If you have a client who asks for a specific brand of color that your salon doesn't use or a cut and style that nobody in the salon has ever attempted, how do you proceed? 

In this question, we are looking at their problem-solving skills. Ask yourself this before the interview to see how you would answer.

 

What would be more fulfilling for you? Are you working with an 80-year-old client on a makeover or a model getting ready for the runway?

This helps to identify how they fit into your community based on your population.

 

If pricing were removed from our business model, how would you suggest we monetize the salon without losing revenue?

Of course, this will never happen, but you can see how their creative process works in increasing revenue for your facility.

 

How were things done at your last salon, what would you have changed?

You could even up with a great idea here to increase revenue as well as changes you could make to better your process.
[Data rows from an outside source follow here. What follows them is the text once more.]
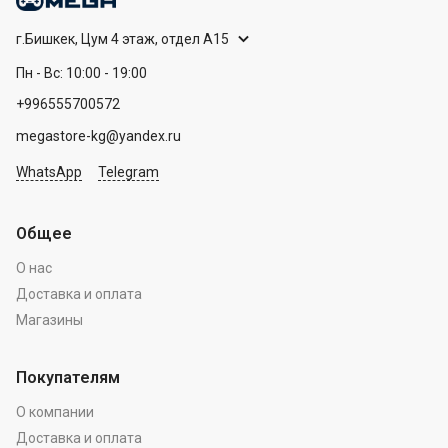
г.Бишкек, Цум 4 этаж, отдел А15
Пн - Вс: 10:00 - 19:00
+996555700572
megastore-kg@yandex.ru
WhatsApp
Telegram
Общее
О нас
Доставка и оплата
Магазины
Покупателям
О компании
Доставка и оплата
If the stylist starts talking down about their prior boss, you already know they will do the same thing to you. 

 

If you won the Powerball tonight, would you be at work next week?

If they love being behind the char so much that they would do it for free, that shows passion many of us want to have in our stylists.

 

If there was one hairstyle you could remove from the beauty industry for the general population, what would it be? Why?
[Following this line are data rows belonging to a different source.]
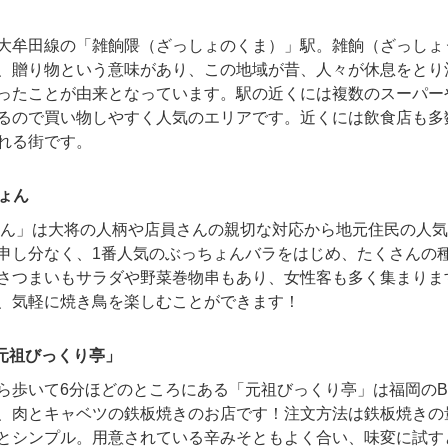
大牟田線の「雑餉隈（ざっしょのくま）」駅。雑餉（ざっしょ
、贈り物という意味があり、この地域が昔、人々が休息をとり
ったことが由来となっています。駅の近くには複数のスーパー
るので買い物しやすく人気のエリアです。近くには飲食店も多
れる街です。
ょん
ょん」は大将の人柄や店員さんの親切な対応から地元住民の人
申し分なく、1番人気のぶっちょんバラをはじめ、たくさんの
さつまいもサラダや野菜巻物串もあり、女性客も多く集まりま
、気軽に焼き鳥を楽しむことができます！
元祖びっくり亭」
ら歩いて6分ほどのところにある「元祖びっくり亭」は福岡の
、肉とキャベツの鉄板焼きのお店です！注文方法は鉄板焼きの
とシンプル。用意されている辛みそともよく合い、味変に試す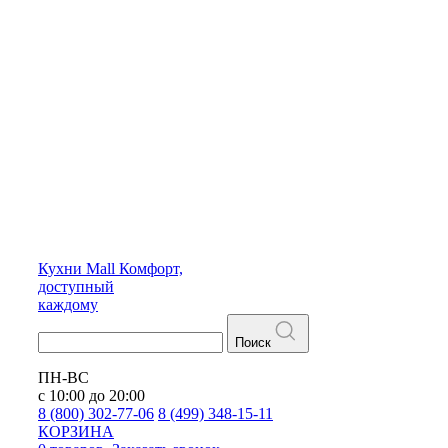
Кухни
Mall
Комфорт,
доступный
каждому
Поиск
ПН-ВС
с 10:00 до 20:00
8 (800) 302-77-06
8 (499) 348-15-11
КОРЗИНА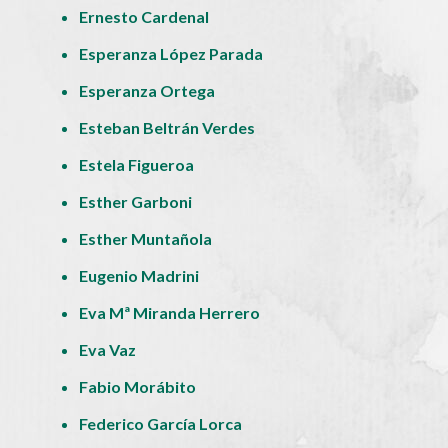
Ernesto Cardenal
Esperanza López Parada
Esperanza Ortega
Esteban Beltrán Verdes
Estela Figueroa
Esther Garboni
Esther Muntañola
Eugenio Madrini
Eva Mª Miranda Herrero
Eva Vaz
Fabio Morábito
Federico García Lorca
Here we see their experience. They could answer that they would remove the mullet, or the 3-layer haircut (gag). There isn't a wrong answer; it just gives you a more detailed look at their thought process.

 

What's the scariest situation you've had in a salon? How did you respond? How did the other stylists respond? What would you have done differently knowing what you know now?

It could be as simple as someone tripping on carpet or having to use a defibrillator.

 

A new client comes to you. She has thin hair and wants a style that her thickness cant support. How does that conversation go?
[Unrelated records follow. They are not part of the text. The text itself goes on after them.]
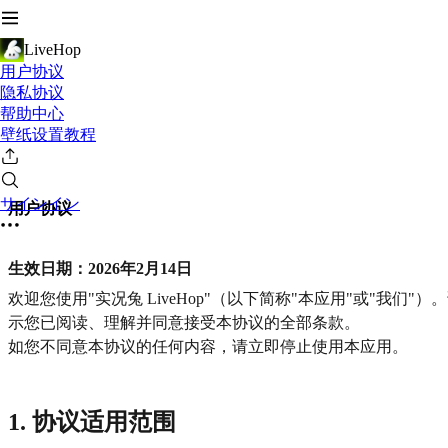
LiveHop
用户协议
隐私协议
帮助中心
壁纸设置教程
サインイン
用户协议
生效日期：2026年2月14日
欢迎您使用"实况兔 LiveHop"（以下简称"本应用"或"
示您已阅读、理解并同意接受本协议的全部条款。
如您不同意本协议的任何内容，请立即停止使用本应用。
1. 协议适用范围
As owners, we know how we would answer. Here we have an opportunity to see the maturity and thought process of how this stylist will handle these situations, which will come up.

 

It's 8 am; you're not supposed to be at work. A client calls you and says the salon isn't open, and they are waiting. What do you do? 

This will let you see if they are a person who takes immediate action as a leader would, tries to find the stylist who is supposed to be there, or totally refuses to put forth any effort. 

 

If you could only choose one song to ever be in the playlist during working hours, and it was on repeat, forever, which song would you choose?

We ask this because we want to know if they are going to choose their favorite song or one that would be good for the community as a whole. This allows you to see if they think of themselves first or your clients.

 

Name three things about our industry that make you nervous.

This is going to show you their priorities of what they look out for most in their career. 

 

If you had to choose between the two, would you pick being behind the chair every day or being paid to study the science of our industry every day?

Some people like to do; some people like to learn how to do it. This will show you where the stylist is mentally.

 

If a client told you she was thinking about leaving for another salon closer to her home, how would that conversation go?

Here we see the retention abilities of the potential hire.

 

 

What is the biggest problem in the beauty industry today? How would you fix it?

No wrong answer, but it shows you where they have concerns and how they would fix them. 

 

As the owner, if I started overprocessing hair consistently, what would your reaction be?

With this question, we can see how they would approach us or keep their head down when they should take the initiative to speak up. We will know if they are a person who will speak up, tell us we made a mistake, or ask us about our process so they can better understand it and communicate it to our other stylists.

 

How would you make the clients in our salon feel more engaged?

Community involvement can be one of the most significant aspects of what we do. Here we can see how they can be an asset in helping our salon increase and build bonds with our local community.